*Given records*:

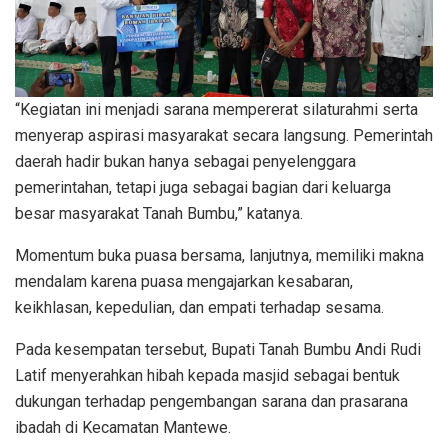
“Kegiatan ini menjadi sarana mempererat silaturahmi serta
menyerap aspirasi masyarakat secara langsung. Pemerintah
daerah hadir bukan hanya sebagai penyelenggara
pemerintahan, tetapi juga sebagai bagian dari keluarga
besar masyarakat Tanah Bumbu,” katanya.
Momentum buka puasa bersama, lanjutnya, memiliki makna
mendalam karena puasa mengajarkan kesabaran,
keikhlasan, kepedulian, dan empati terhadap sesama.
Pada kesempatan tersebut, Bupati Tanah Bumbu Andi Rudi
Latif menyerahkan hibah kepada masjid sebagai bentuk
dukungan terhadap pengembangan sarana dan prasarana
ibadah di Kecamatan Mantewe.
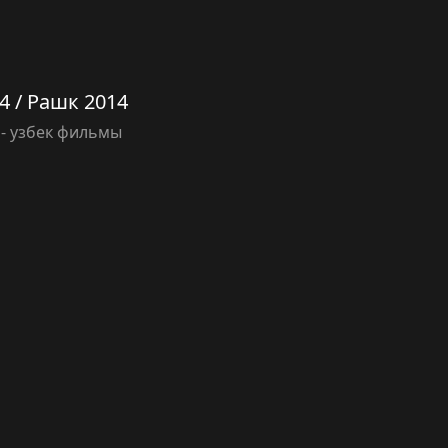
4 / Рашк 2014
 - узбек фильмы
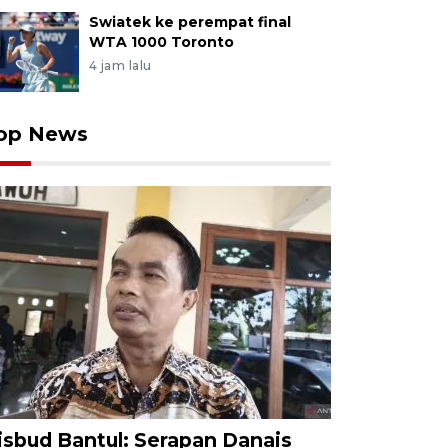
Swiatek ke perempat final
WTA 1000 Toronto
4 jam lalu
op News
isbud Bantul: Serapan Danais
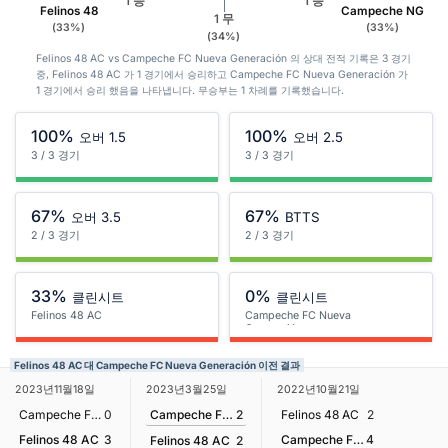
1 승
1 승
Felinos 48
Campeche NG
1 무
(33%)
(33%)
(34%)
Felinos 48 AC vs Campeche FC Nueva Generación 의 상대 전적 기록은 3 경기
중, Felinos 48 AC 가 1 경기에서 승리하고 Campeche FC Nueva Generación 가
1 경기에서 승리 했음을 나타냅니다. 무승부는 1 차례를 기록했습니다.
100%
100%
오버 1.5
오버 2.5
3 / 3 경기
3 / 3 경기
67%
67%
오버 3.5
BTTS
2 / 3 경기
2 / 3 경기
33%
0%
클린시트
클린시트
Felinos 48 AC
Campeche FC Nueva
Generación
Felinos 48 AC 대 Campeche FC Nueva Generación 이전 결과
2023년3월25일
2023년11월18일
2022년10월21일
Campeche FC Nueva Generación
2
Campeche FC Nueva Generación
0
Felinos 48 AC
2
Felinos 48 AC
3
Campeche FC Nueva Generación
4
Felinos 48 AC
2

*Your task*:
Count each line above with "puasa"; write only the number.

*Your response*:
2